§ **Exercise description**:
Keep the pictures out. Copy every line of the listing exactly.

━━━━━━━━━━

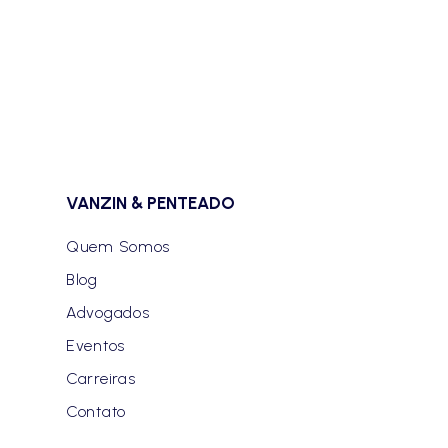
VANZIN & PENTEADO
Quem Somos
Blog
Advogados
Eventos
Carreiras
Contato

━━━━━━━━━━

§ **Answer space**:
VANZIN & PENTEADO
Quem Somos
Blog
Advogados
Eventos
Carreiras
Contato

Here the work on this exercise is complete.